The UK jewellery industry continues to risk facilitating conflict, environmental damage and worker exploitation across the world, according to a study of eight top jewellers by Ardea International.

It reveals that just three of these companies fully meet the disclosure requirements of the 2015 Modern Slavery Act, while half do not have a modern slavery statement on their website’s homepage.

The study also highlights the limitations of other regulatory schemes designed to prevent the introduction of ‘blood diamonds’ to the market, and mitigate the impact of mining on communities, the environment and forced labour.

In response, jewellers are being urged to ensure their supply chains are properly mapped and audited, with a report from Ardea International saying companies must go “above and beyond” regulatory requirements.

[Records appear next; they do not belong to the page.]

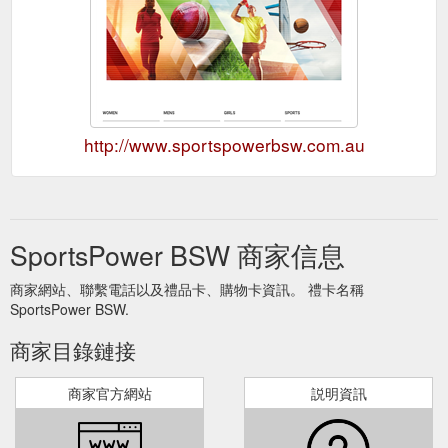
http://www.sportspowerbsw.com.au
SportsPower BSW 商家信息
商家網站、聯繫電話以及禮品卡、購物卡資訊。 禮卡名稱
SportsPower BSW.
商家目錄鏈接
商家官方網站
説明資訊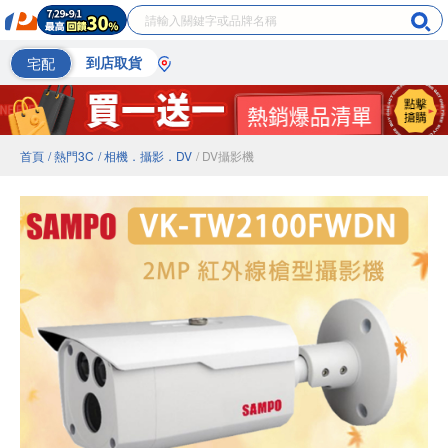
宅配
到店取貨
首頁
/ 熱門3C
/ 相機．攝影．DV
/ DV攝影機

“It is crucial that business acknowledges and addresses the risks of modern slavery in their supply chains to be able to take effective action,” it says.

“Corporate social responsibility policies and modern slavery statements have the potential to mislead stakeholders unless they address the shortcomings of sector regulatory standards.”

The eight companies studied include Signet Group, Tiffany & Co, Goldsmiths, Links, F. Hinds, Beaverbrooks, Boodles and Cartier.

Six of the firms studied are members of the Responsible Jewellery Council, however, the report highlights reported loopholes within the certification process that result in jewellery that is “not always ethically produced”.

The regulation also includes weak environmental protection, allowing companies to dump mine waste into lakes and oceans, with no limitations on the amount of water and air pollution they create.

In addition, other schemes such as the Kimberley Process, designed to ensure blood diamonds do not enter the market, are criticised for having narrow definitions regarding what constitutes such a diamond.

Tiffany is an example of a business that goes beyond regulatory requirements to ensure transparency in their supply chain, only sourcing jewels from known mines and refusing to buy from countries like Zimbabwe and Angola.

Despite this, they remain implicated in the potential distribution of blood diamonds through links to the Beny Steinmetz Group Resources mining company, highlighting the scale of the challenge facing the industry.

However, the report highlights new EU regulation that will set out a uniform approach for supply chain due diligence, while the Modern Slavery Act and similar reporting legislation is thought to be driving companies to address these issues.

It says: “There is a move towards encouraging greater transparency, collaboration and better reporting as businesses acknowledge the complexity of the problem of modern slavery and related environmental impacts.”

“Business also needs to be supported by governments that respect the rule of law and help enforce laws where injustices are uncovered. The challenge of tackling modern slavery cannot be addressed without collaboration from all sectors.”